▶ **Data provided**:
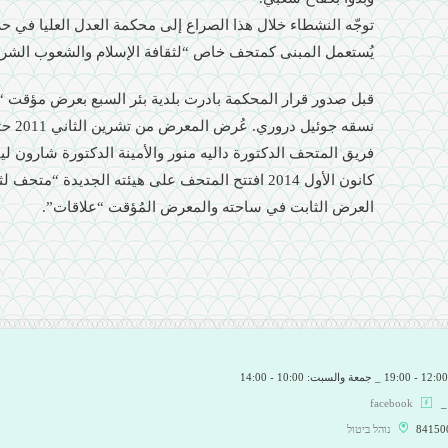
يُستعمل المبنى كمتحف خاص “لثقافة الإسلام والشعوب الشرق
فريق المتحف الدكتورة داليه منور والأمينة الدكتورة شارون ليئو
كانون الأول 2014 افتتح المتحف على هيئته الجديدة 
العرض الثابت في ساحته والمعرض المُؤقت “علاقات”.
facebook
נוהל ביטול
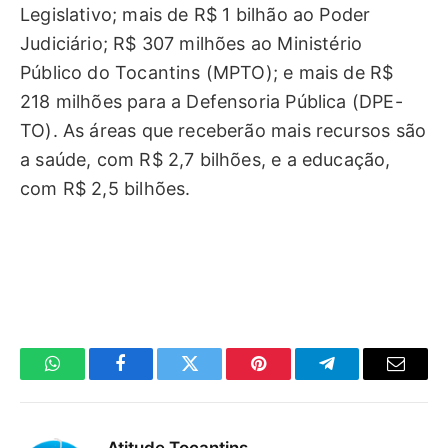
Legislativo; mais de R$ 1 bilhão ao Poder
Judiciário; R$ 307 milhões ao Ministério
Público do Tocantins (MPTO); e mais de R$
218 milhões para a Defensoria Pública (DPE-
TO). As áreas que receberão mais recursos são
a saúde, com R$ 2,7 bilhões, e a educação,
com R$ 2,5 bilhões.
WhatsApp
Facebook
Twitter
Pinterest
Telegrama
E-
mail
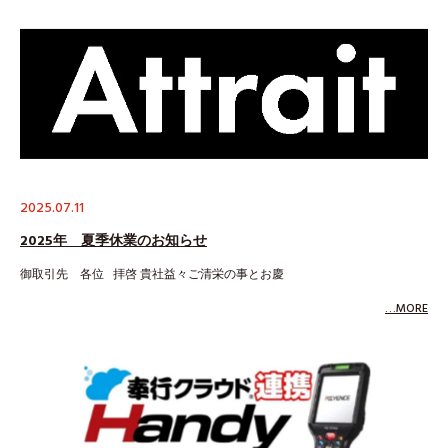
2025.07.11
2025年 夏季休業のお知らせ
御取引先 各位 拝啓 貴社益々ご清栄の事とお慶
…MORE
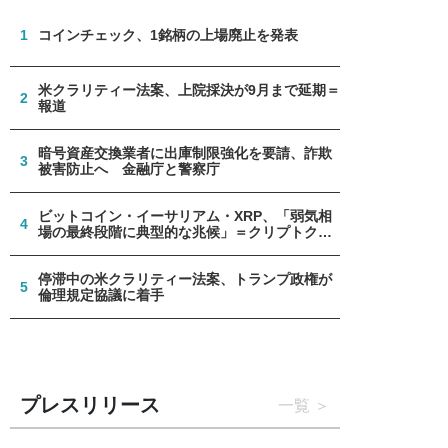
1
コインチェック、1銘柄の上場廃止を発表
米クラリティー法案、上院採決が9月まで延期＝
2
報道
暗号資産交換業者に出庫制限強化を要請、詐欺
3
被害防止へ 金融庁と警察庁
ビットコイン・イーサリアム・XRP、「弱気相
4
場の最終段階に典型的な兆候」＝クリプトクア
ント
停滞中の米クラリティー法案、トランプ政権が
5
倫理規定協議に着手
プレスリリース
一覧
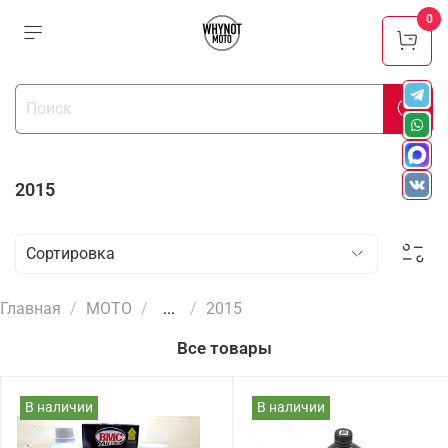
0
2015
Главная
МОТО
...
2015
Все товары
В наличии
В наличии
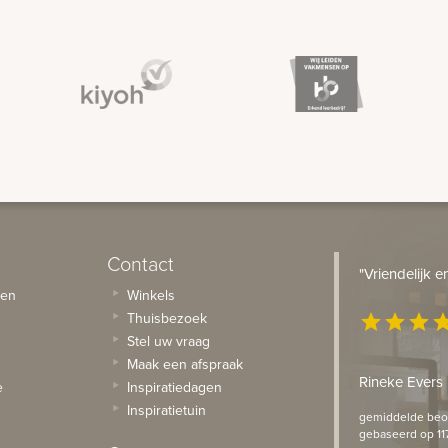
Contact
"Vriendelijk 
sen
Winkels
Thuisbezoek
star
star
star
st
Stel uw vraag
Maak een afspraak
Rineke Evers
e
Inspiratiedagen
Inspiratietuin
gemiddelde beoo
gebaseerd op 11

▶ **Directions for this task**:
All the data above is to be transcribed exactly, with no pictures included.

▶ **Output of the exercise**:
يُستعمل المبنى كمتحف خاص “لثقافة الإسلام والشعوب الشرق
فريق المتحف الدكتورة داليه منور والأمينة الدكتورة شارون ليئو
كانون الأول 2014 افتتح المتحف على هيئته الجديدة 
العرض الثابت في ساحته والمعرض المُؤقت “علاقات”.
facebook
נוהל ביטול
Legislativo; mais de R$ 1 bilhão ao Poder
Judiciário; R$ 307 milhões ao Ministério
Público do Tocantins (MPTO); e mais de R$
218 milhões para a Defensoria Pública (DPE-
TO). As áreas que receberão mais recursos são
a saúde, com R$ 2,7 bilhões, e a educação,
com R$ 2,5 bilhões.
WhatsApp
Facebook
Twitter
Pinterest
Telegrama
E-
mail
2025.07.11
2025年 夏季休業のお知らせ
御取引先 各位 拝啓 貴社益々ご清栄の事とお慶
…MORE
1
コインチェック、1銘柄の上場廃止を発表
米クラリティー法案、上院採決が9月まで延期＝
2
報道
暗号資産交換業者に出庫制限強化を要請、詐欺
3
被害防止へ 金融庁と警察庁
ビットコイン・イーサリアム・XRP、「弱気相
4
場の最終段階に典型的な兆候」＝クリプトクア
ント
停滞中の米クラリティー法案、トランプ政権が
5
倫理規定協議に着手
プレスリリース
一覧
0
2015
Главная
МОТО
...
2015
Все товары
В наличии
В наличии
Contact
"Vriendelijk 
sen
Winkels
Thuisbezoek
star
star
star
st
Stel uw vraag
Maak een afspraak
Rineke Evers
e
Inspiratiedagen
Inspiratietuin
gemiddelde beoo
gebaseerd op 11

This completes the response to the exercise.